-------- TASK MATERIAL --------

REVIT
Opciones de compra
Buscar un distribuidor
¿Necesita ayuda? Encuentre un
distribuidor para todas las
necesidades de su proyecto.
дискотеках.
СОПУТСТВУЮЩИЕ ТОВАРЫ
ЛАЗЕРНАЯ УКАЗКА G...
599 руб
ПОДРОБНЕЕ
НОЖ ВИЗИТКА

--------
-------- TASK MATERIAL --------

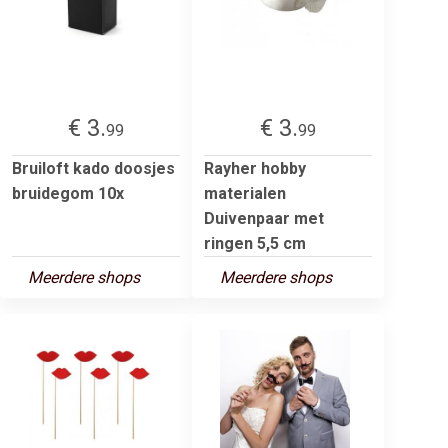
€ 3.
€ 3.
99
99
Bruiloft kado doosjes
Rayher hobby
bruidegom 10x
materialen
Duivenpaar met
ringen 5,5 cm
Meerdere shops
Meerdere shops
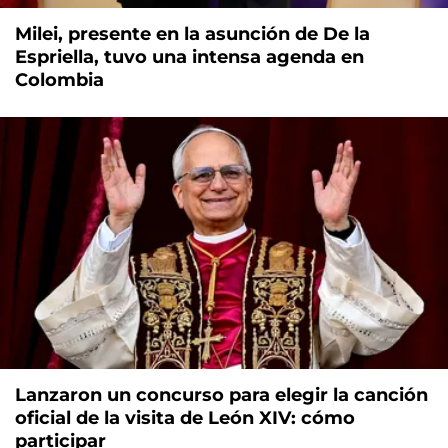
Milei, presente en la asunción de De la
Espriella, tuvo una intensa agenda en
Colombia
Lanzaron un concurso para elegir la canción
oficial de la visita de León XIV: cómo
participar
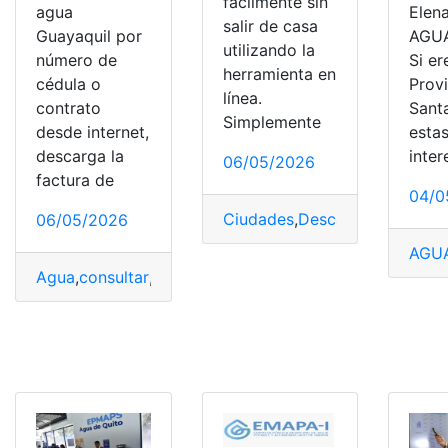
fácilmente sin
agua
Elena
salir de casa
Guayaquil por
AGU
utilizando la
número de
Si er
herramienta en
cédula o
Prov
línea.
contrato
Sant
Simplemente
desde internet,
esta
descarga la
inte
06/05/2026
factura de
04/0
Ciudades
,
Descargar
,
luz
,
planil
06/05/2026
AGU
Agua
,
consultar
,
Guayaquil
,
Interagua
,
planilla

--------
-------- TASK MATERIAL --------

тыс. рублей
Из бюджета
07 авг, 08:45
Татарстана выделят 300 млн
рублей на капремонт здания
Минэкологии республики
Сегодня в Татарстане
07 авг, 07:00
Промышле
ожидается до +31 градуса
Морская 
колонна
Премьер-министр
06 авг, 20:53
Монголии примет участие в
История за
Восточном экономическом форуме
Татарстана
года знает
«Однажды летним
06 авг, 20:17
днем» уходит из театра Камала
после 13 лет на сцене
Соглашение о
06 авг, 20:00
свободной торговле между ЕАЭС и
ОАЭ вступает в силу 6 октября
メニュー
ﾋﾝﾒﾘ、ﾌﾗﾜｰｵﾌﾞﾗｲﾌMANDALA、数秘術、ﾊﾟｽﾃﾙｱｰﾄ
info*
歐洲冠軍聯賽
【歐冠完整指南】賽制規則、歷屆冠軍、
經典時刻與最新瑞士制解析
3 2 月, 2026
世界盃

--------

TRY IT: Each line of the data that has the string "para" should be returned.

SOLUTION TO THIS EXERCISE:
distribuidor para todas las
Lanzaron un concurso para elegir la canción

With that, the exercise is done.